McArdle: Uber, Lyft a study in best, worst of capitalism

That ‘the market’ responsds to our demand — sometimes with negative consequences — reflects on us.

By Megan McArdle

The Washington Post

Chances are, if you live in a city, Uber and Lyft have changed your life. Even my 74-year-old mother now semi-frequently uses Uber to get around; this, a woman with whom I once spent 45 minutes on the telephone, trying to coach her through minimizing a window on her desktop.

As advances go, Uber and Lyft aren’t quite up there with indoor plumbing and central heating, but they’re still definitely an improvement over the prior status quo: more reliable, more available and cheaper than taxi services, especially for remote and low-income areas. And, now, they’re offering urban dwellers bikes and electric scooters, as well as cars. Even when they eventually stop burning investor cash to subsidize those services, being able to spontaneously hail a ride from your phone will noticeably improve millions of people’s lives.

Uber and Lyft are everything we love about capitalism. And writ large, theirs is the story of the capitalist revolution that has over the past few centuries raised us from short-lived squalor to lives of comparative peace, wealth and leisure. Just 170 years ago, my ancestors fled a famine that denuded Ireland of roughly a quarter of its population. By contrast, their descendants today fret about advancing avoirdupois, a real estate bubble and the high cost of space-age diagnostic scans.

The journey between 19th-century hardship and today’s abundance was composed of many steps, most of them guided by the invisible hand of the market. Markets funneled resources to promising ideas, many of them bad, some of them pure genius, and then winnowed out the bad ones. That iterative process of incremental improvement has brought us to the here and now. We can reasonably hope that it will propel our grandchildren further still, to something that would seem to us an unimaginable paradise.

But recently, I’ve been thinking that though Uber and Lyft are everything we love about capitalism, they are also everything we hate.

Consider the difference between the corporate cultures of these two firms. Uber’s early chief executive, Travis Kalanick, was a tech-bro outlaw whose desire to disrupt the taxi industry may have started with the time he was forced to jump out of a cab after a heated altercation with the driver. During the company’s turbulent early years, Kalanick staged equally belligerent confrontations with local governments, allegedly tolerated rampant sexual harassment and discrimination within his company, and pitched his services to the affluent as “a convenient, and classy ride.”

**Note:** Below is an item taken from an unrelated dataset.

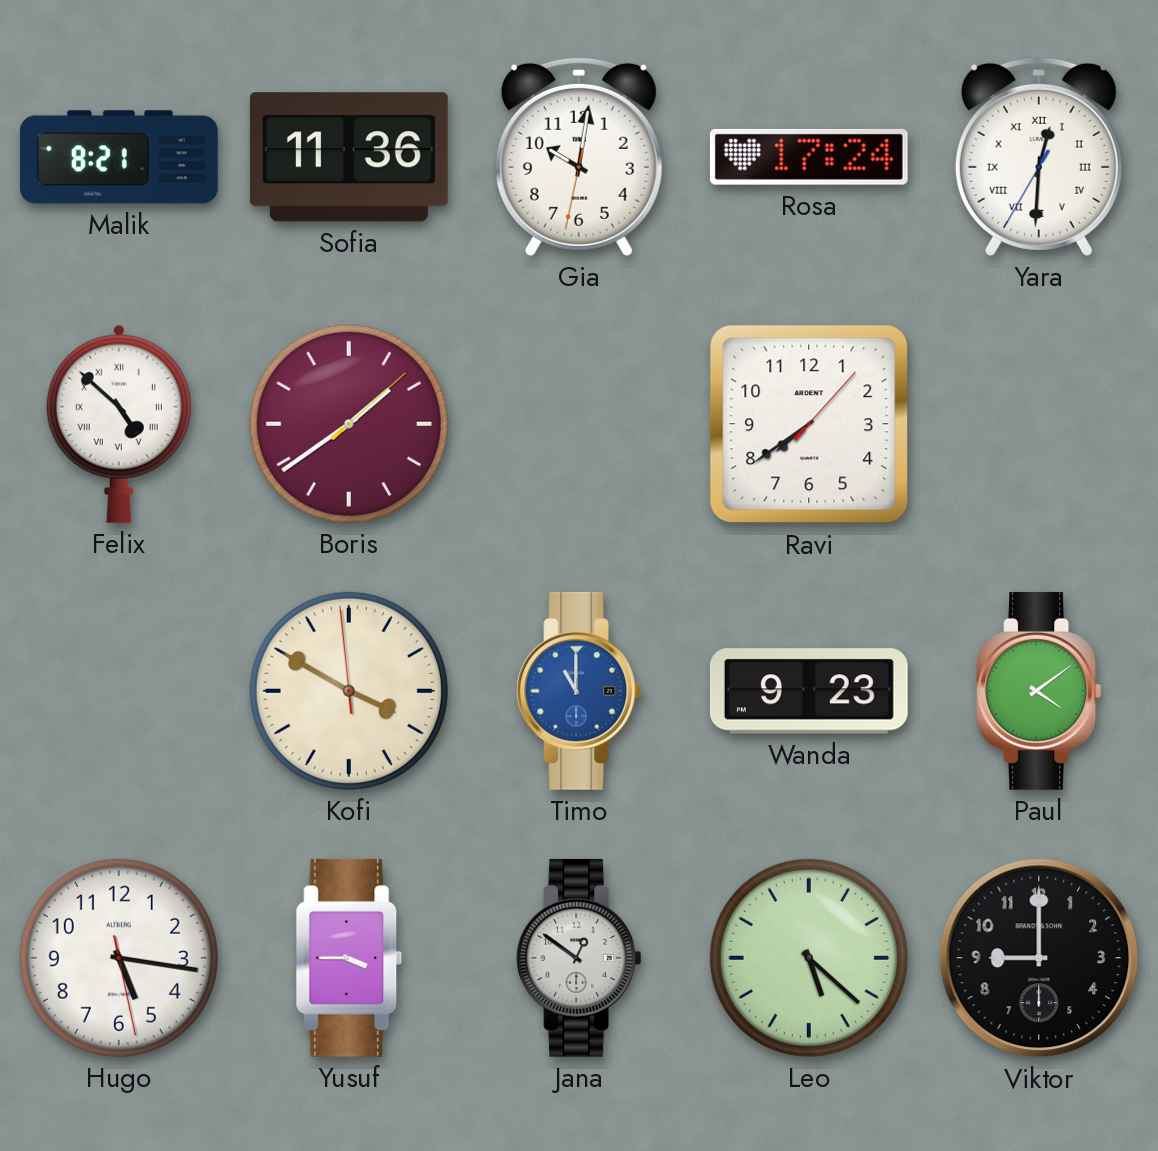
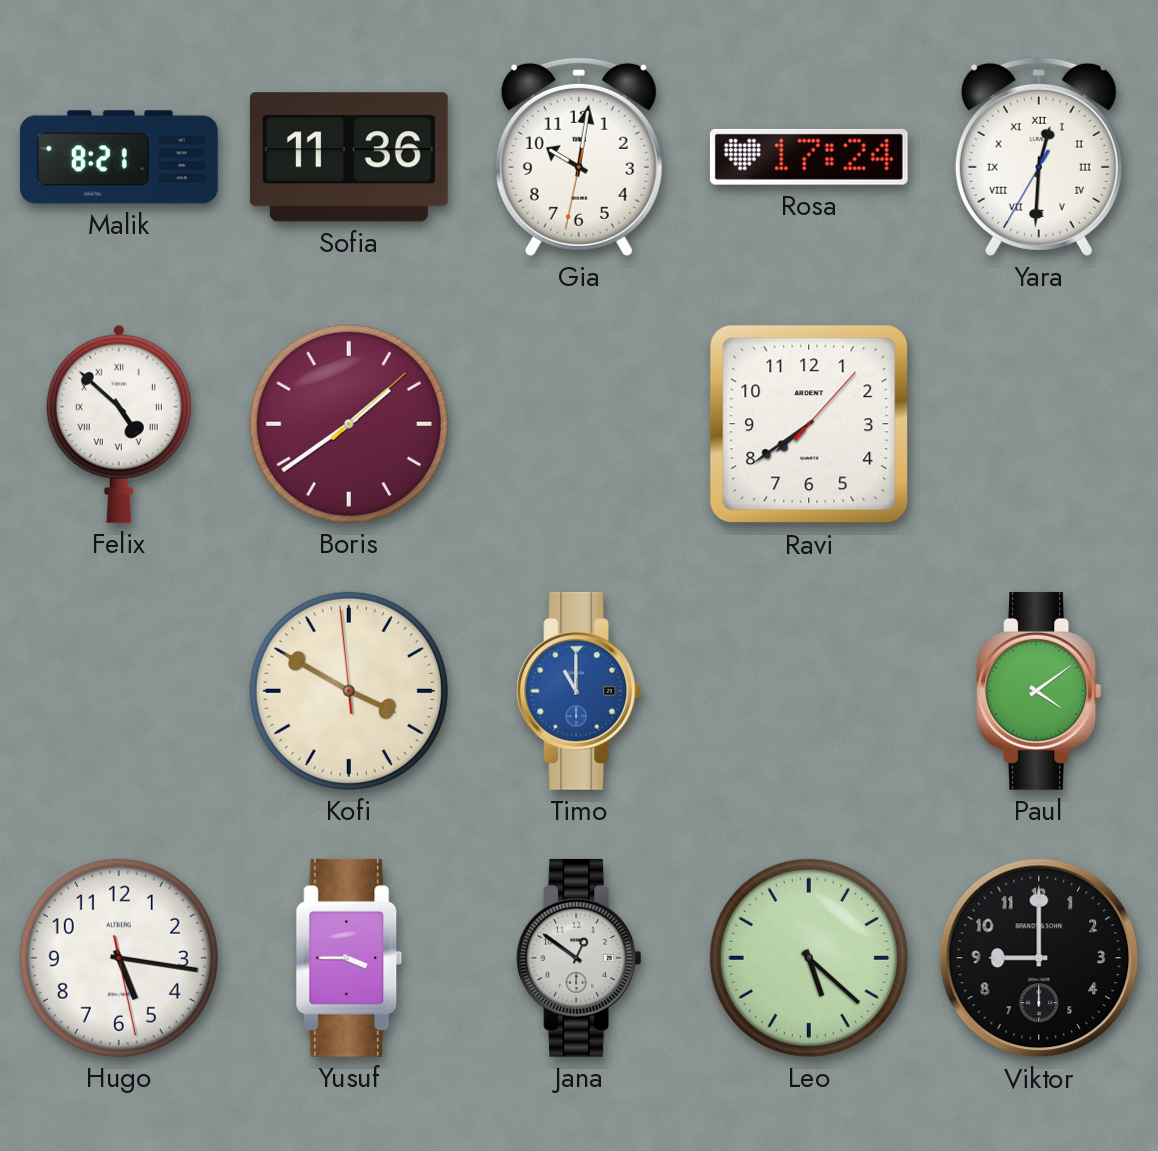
Wanda: 9:23 -> none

Lyft was like Uber’s kindly hippie cousin. Its founders are explicitly idealistic about Lyft’s mission to eliminate the environmental and financial costs of personal car ownership. While Uber initially focused on fancy black cars, Lyft let people drive their modest older-model sedans and initially stuck mustaches on the front of the car to reassure passengers that Lyft was goofily benevolent. They invited passengers to ride up front with the driver, like a friend rather than a customer. They took a conciliatory stance toward regulation.

Uber and Lyft were about as different as two companies in fundamentally the same business could be. But at this point, from the customer perspective, they’re barely different. They offer the same services, for roughly the same price, in many of the same markets. Worse, Uber, the aggressively mercenary firm, has a higher market share than the idealists.

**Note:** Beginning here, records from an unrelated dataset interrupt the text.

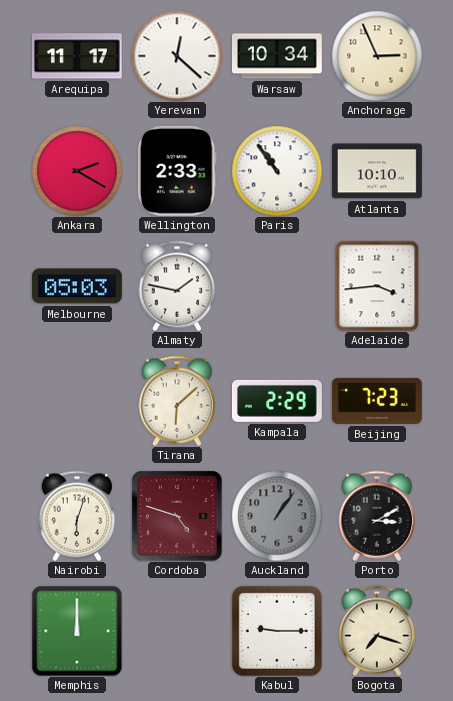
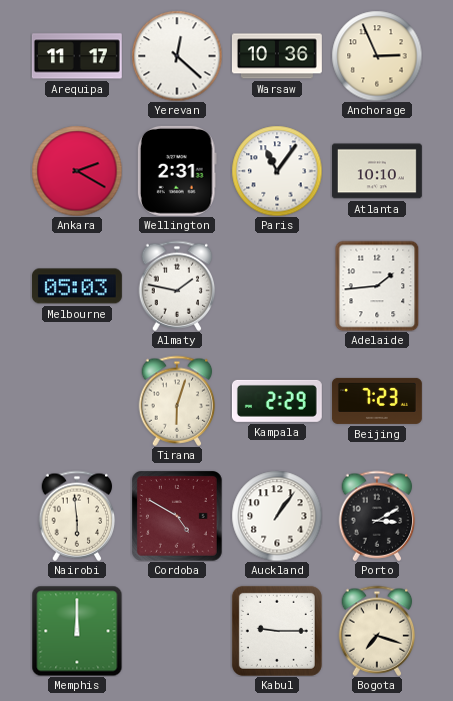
Warsaw: 10:34 -> 10:36
Wellington: 2:33 -> 2:31
Paris: 10:54 -> 11:06
Adelaide: 3:44 -> 1:44
Tirana: 6:08 -> 6:03
Nairobi: 6:03 -> 5:59
Cordoba: 4:48 -> 4:50
Auckland dial: grey -> white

This, too, is the invisible hand of the market, driving everyone in the same direction. As markets like to do, because markets tend to reward scale. Scale, in turn, rewards the lowest common denominator that everyone will accept, which means the homogenous and ubiquitous. And because idealistic values are costly, and decidedly not homogenous across large groups of people, they are rarely rewarded the way storybooks tell us they ought to be.

Which may explain why elements of both left and right are nearing open revolt against the whole idea of markets. Market innovation is highest in a tech sector that tends toward scale even more sharply than its industrial forebears: the efficient number of firms providing the services of a Facebook, a Google or an Amazon — and maybe an Uber or a Lyft — is probably one. (Amazon founder and chief executive Jeff Bezos also owns The Post.)

The obvious rejoinder to this complaint is that “the market” is simply us, collectively. It is failing to reward certain things because we are failing to reward them, at least in sufficiently large numbers. But then, perhaps that’s exactly why they make us so uncomfortable: because markets reflect back to us what we are, instead of what we’d like to be.